In Halliburton II, the U.S. Supreme Court held that defendants can rebut the fraud-on-the-market presumption of reliance at the class certification stage with evidence of a lack of stock price impact. There are at least two different points, however, when stock price impact might be relevant: (a) the date of the alleged misstatement, and (b) the date of the alleged corrective disclosure. Is it enough for defendants to provide evidence of a lack of stock price impact as of the date of the alleged misstatement?

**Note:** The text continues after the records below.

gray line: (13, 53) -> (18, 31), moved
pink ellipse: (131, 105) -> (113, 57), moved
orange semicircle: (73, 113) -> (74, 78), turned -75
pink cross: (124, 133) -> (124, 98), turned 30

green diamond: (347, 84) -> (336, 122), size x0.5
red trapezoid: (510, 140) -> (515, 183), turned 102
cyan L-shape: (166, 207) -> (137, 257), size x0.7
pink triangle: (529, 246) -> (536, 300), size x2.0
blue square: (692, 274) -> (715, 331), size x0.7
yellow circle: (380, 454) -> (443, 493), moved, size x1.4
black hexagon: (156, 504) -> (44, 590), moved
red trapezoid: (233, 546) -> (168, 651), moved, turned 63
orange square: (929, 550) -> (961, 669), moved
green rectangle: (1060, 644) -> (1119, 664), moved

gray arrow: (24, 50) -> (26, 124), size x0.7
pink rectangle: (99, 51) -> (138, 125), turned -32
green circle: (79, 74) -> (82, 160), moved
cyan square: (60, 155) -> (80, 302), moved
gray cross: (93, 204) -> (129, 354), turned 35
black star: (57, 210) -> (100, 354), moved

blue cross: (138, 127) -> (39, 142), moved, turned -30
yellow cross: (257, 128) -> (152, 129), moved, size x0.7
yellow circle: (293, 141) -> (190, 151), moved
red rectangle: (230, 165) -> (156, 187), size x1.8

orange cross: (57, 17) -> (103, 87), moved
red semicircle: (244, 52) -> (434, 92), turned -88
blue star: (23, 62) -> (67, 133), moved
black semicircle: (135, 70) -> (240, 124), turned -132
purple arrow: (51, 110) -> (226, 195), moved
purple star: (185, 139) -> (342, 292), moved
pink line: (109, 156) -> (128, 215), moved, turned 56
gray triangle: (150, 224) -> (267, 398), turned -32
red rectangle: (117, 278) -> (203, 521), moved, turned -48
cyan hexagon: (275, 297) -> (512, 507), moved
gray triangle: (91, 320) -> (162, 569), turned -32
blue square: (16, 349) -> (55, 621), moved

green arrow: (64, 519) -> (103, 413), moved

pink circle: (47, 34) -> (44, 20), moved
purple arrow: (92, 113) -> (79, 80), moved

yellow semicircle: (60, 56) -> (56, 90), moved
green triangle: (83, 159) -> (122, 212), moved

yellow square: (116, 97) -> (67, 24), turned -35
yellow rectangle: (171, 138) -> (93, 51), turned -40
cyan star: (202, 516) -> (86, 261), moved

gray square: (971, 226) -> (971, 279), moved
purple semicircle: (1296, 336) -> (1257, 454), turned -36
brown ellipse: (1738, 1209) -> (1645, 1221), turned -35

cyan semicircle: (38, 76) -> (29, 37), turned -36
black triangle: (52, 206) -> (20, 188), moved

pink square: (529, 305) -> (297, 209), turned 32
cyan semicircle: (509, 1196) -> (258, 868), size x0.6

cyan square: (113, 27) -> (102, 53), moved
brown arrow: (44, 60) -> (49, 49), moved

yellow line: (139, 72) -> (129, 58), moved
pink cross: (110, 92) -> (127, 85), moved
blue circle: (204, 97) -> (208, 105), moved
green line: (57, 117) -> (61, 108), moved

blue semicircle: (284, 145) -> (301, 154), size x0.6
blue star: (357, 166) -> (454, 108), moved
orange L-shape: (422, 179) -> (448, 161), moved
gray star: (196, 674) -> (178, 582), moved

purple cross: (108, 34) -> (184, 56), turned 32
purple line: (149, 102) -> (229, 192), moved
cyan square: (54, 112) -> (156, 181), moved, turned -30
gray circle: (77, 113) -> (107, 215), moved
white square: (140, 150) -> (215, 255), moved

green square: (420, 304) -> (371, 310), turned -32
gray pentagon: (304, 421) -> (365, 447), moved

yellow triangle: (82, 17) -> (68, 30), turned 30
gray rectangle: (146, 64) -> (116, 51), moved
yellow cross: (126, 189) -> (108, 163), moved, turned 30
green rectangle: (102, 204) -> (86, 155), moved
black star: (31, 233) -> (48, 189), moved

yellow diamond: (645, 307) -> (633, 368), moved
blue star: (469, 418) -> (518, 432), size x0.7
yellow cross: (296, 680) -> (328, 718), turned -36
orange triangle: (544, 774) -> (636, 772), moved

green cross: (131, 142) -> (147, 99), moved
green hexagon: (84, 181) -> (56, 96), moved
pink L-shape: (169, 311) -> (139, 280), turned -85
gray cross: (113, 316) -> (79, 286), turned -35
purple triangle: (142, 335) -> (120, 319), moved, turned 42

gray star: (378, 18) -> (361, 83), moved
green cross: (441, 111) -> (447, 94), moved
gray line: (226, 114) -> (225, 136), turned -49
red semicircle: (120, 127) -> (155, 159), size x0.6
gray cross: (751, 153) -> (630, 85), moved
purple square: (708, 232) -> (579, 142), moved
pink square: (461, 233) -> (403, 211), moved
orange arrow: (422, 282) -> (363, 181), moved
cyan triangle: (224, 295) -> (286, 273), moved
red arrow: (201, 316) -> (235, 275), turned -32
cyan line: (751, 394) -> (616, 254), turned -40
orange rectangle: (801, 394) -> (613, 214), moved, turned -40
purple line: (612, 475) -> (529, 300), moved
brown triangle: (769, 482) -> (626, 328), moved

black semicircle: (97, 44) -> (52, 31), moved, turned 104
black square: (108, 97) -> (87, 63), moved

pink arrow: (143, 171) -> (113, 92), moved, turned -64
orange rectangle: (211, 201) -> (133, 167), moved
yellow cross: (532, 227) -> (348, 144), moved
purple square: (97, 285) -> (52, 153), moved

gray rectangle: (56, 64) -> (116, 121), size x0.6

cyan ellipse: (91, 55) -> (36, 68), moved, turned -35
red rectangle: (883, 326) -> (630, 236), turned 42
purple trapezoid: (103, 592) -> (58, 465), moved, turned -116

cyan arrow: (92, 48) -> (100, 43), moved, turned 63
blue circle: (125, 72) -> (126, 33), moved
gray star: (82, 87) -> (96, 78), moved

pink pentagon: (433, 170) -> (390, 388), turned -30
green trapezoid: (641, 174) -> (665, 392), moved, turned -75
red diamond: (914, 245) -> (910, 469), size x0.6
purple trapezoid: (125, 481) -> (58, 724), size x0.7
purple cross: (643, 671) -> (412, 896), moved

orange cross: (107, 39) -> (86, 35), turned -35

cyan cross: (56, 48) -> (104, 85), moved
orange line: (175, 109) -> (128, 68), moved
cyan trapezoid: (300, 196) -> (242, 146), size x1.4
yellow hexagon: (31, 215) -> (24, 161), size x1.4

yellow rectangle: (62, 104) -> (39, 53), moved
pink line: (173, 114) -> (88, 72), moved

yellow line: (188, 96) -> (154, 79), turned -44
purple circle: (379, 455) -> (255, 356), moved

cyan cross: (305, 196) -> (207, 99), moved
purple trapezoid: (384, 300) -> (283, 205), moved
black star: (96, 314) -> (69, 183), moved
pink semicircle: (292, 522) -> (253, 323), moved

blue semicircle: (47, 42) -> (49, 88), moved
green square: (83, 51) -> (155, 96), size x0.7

In In Re Finisar Corp. Sec. Litig., 2017 WL 6026244 (N.D. Cal. Dec. 5, 2017), the plaintiffs alleged that a December 2010 statement misled investors as to the nature of Finisar’s growth by denying that the company’s revenue increase was the result of an unsustainable inventory build-up by customers. The complaint also stated that Finisar’s stock price increased after the statement was issued.
At class certification, the defendants presented an expert report demonstrating that any increase in Finisar’s stock price following the alleged misstatement was not statistically significant “when the price is adjusted for general market and industry trading.” Among other objections, the plaintiffs asserted that the expert report was “flawed insofar as it fails to consider Finisar’s stock price change following the allegedly corrective disclosure” that occurred several months later. The court acknowledged that for purposes of price impact analysis, many courts have focused on the corrective disclosure date, especially where there may have been offsetting disclosures about the company on the date of the alleged misstatement or the plaintiffs had alleged that the misstatement maintained the stock price at an artificially-inflated level. (For more on the “price maintenance theory,” see here and here.)
In the instant case, however, the court found that neither of those rationales for focusing on the corrective disclosure date were applicable. There was no evidence that other information about Finisar had offset any price inflation caused by the alleged misstatement and the plaintiffs were not proceeding on a price maintenance theory. Under these circumstances, the court found no flaw in the expert analysis “simply because it focuses on the date of the alleged misstatement rather than the date of the alleged corrective disclosure.”
Holding: Class certification denied.